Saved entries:
________________
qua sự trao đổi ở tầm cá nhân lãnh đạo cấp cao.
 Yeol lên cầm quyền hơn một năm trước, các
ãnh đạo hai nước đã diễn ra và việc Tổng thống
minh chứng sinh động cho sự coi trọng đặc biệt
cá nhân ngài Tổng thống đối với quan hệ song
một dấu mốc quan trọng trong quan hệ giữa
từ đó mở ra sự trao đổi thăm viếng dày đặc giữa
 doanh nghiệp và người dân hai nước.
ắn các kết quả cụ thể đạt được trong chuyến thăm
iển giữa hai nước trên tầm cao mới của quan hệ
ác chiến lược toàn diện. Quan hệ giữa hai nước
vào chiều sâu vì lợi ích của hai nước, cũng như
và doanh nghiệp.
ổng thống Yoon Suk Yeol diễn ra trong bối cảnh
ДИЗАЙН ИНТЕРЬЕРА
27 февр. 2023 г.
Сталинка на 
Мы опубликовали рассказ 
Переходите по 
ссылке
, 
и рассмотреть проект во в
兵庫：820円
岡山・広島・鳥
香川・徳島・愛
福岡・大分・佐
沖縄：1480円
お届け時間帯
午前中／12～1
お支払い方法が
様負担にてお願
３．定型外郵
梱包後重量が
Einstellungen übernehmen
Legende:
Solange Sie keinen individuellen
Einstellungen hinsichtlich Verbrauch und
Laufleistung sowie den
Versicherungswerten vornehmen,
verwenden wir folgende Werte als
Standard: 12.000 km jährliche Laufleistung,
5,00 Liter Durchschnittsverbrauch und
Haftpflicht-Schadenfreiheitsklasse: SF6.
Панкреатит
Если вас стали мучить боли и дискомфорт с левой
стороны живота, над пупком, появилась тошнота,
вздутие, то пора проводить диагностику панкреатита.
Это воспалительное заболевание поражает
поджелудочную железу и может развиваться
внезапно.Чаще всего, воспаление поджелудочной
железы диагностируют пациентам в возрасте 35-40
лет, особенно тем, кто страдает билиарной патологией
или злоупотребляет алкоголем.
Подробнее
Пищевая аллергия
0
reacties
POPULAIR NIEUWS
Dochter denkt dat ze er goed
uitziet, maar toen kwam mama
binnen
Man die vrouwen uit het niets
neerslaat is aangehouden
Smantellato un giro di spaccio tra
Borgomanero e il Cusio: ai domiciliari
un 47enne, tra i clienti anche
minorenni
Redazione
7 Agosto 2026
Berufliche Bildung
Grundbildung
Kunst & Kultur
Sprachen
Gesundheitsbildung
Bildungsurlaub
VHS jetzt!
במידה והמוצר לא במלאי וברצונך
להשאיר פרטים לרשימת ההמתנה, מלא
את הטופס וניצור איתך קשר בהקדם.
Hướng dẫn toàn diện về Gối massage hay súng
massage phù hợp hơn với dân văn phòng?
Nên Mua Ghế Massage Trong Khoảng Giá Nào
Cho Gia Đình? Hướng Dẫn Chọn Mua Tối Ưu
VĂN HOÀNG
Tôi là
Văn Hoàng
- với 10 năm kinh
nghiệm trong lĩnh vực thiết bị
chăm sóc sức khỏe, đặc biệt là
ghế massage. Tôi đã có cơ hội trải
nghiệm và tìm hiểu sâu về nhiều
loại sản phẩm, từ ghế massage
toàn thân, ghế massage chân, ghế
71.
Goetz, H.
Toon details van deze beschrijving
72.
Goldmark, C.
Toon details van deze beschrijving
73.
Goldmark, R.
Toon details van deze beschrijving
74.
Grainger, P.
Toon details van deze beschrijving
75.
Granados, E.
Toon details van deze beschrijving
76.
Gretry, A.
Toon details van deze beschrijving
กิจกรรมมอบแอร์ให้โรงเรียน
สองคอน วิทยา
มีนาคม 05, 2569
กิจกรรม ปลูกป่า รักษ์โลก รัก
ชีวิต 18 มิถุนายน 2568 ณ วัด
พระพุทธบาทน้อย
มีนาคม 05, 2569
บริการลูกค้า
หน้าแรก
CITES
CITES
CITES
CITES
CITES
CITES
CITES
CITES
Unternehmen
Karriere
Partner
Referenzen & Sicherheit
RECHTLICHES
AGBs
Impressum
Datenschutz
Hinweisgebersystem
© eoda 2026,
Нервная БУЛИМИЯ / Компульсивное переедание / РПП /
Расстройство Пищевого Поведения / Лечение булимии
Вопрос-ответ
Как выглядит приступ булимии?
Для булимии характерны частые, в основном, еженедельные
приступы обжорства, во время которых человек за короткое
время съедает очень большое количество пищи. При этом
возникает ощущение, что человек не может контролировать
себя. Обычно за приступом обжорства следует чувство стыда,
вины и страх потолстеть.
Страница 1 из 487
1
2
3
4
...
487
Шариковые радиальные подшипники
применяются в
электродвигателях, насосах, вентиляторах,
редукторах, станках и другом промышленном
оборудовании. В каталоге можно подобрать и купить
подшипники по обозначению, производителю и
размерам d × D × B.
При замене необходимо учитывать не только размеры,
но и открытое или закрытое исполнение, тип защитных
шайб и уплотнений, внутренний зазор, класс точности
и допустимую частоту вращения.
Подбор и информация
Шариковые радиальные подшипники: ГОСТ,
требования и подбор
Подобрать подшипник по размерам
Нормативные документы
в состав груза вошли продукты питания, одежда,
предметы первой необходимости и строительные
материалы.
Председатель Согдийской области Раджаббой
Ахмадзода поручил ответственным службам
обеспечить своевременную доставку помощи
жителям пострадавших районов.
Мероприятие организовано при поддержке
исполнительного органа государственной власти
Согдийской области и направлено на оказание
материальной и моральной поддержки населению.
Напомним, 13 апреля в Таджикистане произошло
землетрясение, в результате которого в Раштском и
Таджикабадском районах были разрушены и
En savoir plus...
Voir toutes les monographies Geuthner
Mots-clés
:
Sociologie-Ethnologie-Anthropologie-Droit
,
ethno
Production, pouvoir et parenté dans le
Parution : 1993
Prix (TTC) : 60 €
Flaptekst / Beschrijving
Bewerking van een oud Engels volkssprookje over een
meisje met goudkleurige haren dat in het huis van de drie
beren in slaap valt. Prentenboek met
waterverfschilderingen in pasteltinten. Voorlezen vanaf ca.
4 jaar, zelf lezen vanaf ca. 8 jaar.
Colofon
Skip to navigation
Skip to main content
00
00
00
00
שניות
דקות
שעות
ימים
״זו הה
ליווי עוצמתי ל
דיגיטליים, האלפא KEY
________________
Copy exactly the line containing "Parution : 1993" and every line after it, ending with the last line of the records above.

_Answer to this exercise_:
Parution : 1993
Prix (TTC) : 60 €
Flaptekst / Beschrijving
Bewerking van een oud Engels volkssprookje over een
meisje met goudkleurige haren dat in het huis van de drie
beren in slaap valt. Prentenboek met
waterverfschilderingen in pasteltinten. Voorlezen vanaf ca.
4 jaar, zelf lezen vanaf ca. 8 jaar.
Colofon
Skip to navigation
Skip to main content
00
00
00
00
שניות
דקות
שעות
ימים
״זו הה
ליווי עוצמתי ל
דיגיטליים, האלפא KEY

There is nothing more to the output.